Why Mordor's Australia E-commerce Baseline Is Widely Trusted
Published estimates diverge because firms slice the market differently, convert currencies on varied dates, or extrapolate from untested platform surveys. We address these pitfalls upfront.
Key gap drivers often stem from whether services like online travel are bundled, the choice of AUD-to-USD conversion timing, the freshness of parcel data, and the cadence at which models are rolled forward.
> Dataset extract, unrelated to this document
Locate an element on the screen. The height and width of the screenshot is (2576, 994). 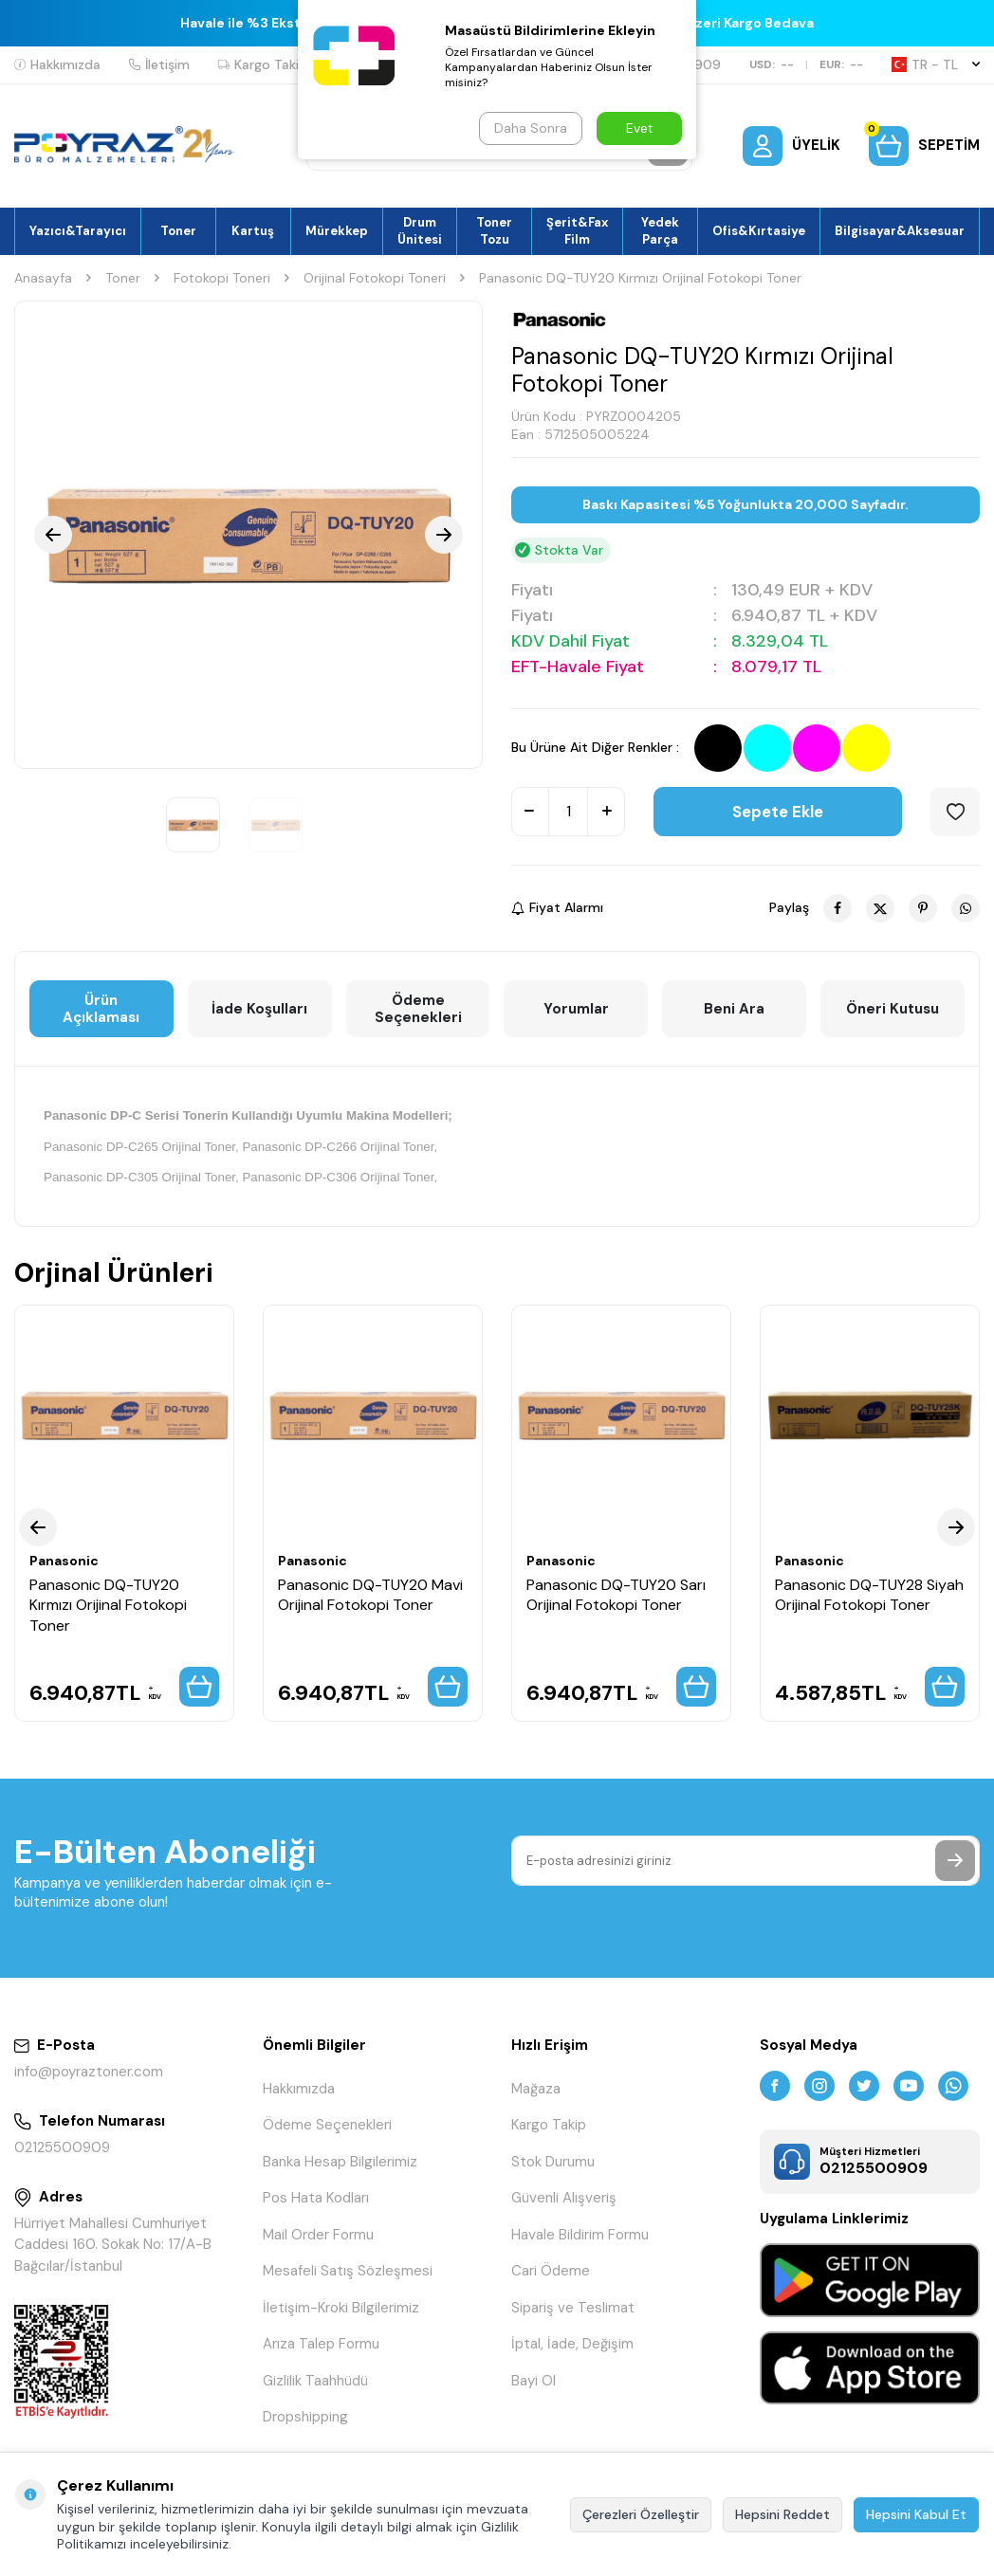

By reporting only physical-goods checkout value, updating inputs every twelve months, and validating exchange rates at quarter-end, Mordor Intelligence delivers a midpoint that decision-makers find dependable.
Benchmark comparison
| Market Size | Anonymized source | Primary gap driver |
|---|---|---|
| USD 43.61 B (2025) | Mordor Intelligence | - |
| USD 57.11 B (2024) | Global Consultancy A | Includes travel bookings and digital media; uses calendar-year average FX, inflating value |
| USD 30.51 B (2024) | Regional Consultancy B | Excludes B2B flows and cross-border imports; relies on merchant survey sample not scaled nationally |
In short, our disciplined scope selection, mixed top-down and bottom-up build, and tight refresh rhythm create a transparent, reproducible baseline that sits comfortably between conservative and aggressive views, giving clients a stable footing for growth planning.
Key Questions Answered in the Report
What is the current value of the Australia e-commerce market?
The market is valued at USD 51.22 billion in 2026.
How fast is online grocery growing in Australia?
Food and beverages sales are forecast to expand at a 12.83% CAGR through 2031 thanks to dark-store and same-day delivery infrastructure.
Which payment method is gaining the most share among Australian online shoppers?
Buy now pay later is expanding at a 13.47% CAGR and is widely adopted by Gen Z consumers.
Why are rural shipping costs rising for Australian online retailers?
Australia Post added surcharges above 20% on remote deliveries during 2025 to cover low-density route expenses.
Which companies dominate Australian retail media networks?
Woolworths' CartAds, Coles 360 and Amazon Ads Australia are leading platforms selling sponsored placements to brands.
How concentrated is the competitive landscape?
The top five companies hold about half of gross merchandise value, reflecting moderate concentration.